Pitchers dropping out of the All-Star Game is all the rage in recent years, with many pitchers making up (or at least exaggerating) injuries to get out of having an additional 10-20 pitches added to their yearly workload.
The Indians Danny Salazar was among a large, and extremely accomplished, group to bow out this year which forced us to watch a relatively disappointing group of pitchers take the mound in San Diego.
Fortunately for Tribe fans, however, Corey Kluber was among those who elected to participate. And I say fortunately, because there is absolutely no evidence that pitching in the All-Star Game has any effect on second-half performance.
I haven’t be able to dig up any concrete data on second-half performance from pitchers who appeared in the All-Star Game—probably because it’s such a silly idea no ones really bothered to put in the effort to debunk the nonsensical myth. But FiveThirtyEight did recently tear apart the related myth that participating the Home Run Derby could hurt a slugger’s second-half output.
For a small sample to prove the point, take a look at the most recent Indians starters to pitch in the All-Star Game:
Obviously there are two pitchers who clearly dropped off in the second half, but there is a far more reasonable explanation for their decline than their All-Star participation.

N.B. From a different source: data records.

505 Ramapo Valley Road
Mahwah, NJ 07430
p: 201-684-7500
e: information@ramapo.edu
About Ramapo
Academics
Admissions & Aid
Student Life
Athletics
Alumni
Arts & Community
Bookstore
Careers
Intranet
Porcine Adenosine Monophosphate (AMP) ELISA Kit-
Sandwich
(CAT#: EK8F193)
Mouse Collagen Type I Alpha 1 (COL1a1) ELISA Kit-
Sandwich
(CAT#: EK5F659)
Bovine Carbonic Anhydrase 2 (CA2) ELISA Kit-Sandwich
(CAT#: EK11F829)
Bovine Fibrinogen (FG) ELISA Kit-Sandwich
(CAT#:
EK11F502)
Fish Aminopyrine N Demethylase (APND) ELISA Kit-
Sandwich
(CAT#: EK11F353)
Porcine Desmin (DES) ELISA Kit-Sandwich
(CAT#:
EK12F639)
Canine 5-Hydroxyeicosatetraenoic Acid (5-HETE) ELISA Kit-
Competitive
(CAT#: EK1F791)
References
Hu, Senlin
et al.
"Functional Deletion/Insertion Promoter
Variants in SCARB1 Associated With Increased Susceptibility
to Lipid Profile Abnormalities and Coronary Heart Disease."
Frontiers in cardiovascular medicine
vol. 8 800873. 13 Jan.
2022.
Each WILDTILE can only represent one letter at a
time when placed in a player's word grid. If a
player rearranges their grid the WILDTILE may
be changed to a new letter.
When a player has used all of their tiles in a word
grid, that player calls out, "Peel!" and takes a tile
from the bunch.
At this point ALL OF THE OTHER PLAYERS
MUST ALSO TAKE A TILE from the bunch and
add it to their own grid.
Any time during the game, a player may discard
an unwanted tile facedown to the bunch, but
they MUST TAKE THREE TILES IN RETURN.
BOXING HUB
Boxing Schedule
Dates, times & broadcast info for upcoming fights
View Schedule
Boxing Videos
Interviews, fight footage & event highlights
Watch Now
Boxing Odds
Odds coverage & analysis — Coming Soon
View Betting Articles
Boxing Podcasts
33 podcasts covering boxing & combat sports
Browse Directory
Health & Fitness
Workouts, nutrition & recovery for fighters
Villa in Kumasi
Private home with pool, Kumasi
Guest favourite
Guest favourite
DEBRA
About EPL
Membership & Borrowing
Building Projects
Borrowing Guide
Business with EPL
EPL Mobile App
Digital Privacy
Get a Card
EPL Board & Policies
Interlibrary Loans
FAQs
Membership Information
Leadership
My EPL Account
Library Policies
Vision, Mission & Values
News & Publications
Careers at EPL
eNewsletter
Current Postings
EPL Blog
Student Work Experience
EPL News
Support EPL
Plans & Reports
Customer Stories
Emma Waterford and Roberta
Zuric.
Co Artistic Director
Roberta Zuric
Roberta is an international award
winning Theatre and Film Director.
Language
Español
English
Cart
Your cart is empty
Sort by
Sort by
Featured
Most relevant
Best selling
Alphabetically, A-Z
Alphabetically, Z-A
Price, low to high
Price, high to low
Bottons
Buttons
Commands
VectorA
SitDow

Bartolo Colon was 25 years old in 1998 and CC Sabathia was just 23 in 2004. It’s much easier to believe that these young pitchers were still adjusting to the workload of a full major league season. In fact, the previous season in 2003, Sabathia’s ERA also rose by nearly a full run after the break—in a year in which he was selected to the game but didn’t pitch.
So should we be at all worried about the 13 pitches Kluber threw on Tuesday night?
We shouldn’t be worried about it if Kluber were 22 and we certainly shouldn’t be worried about him at the age of 30. Each of the other veterans on the list maintained their success and there’s no reason to think Kluber’s second-half performance will be any difference.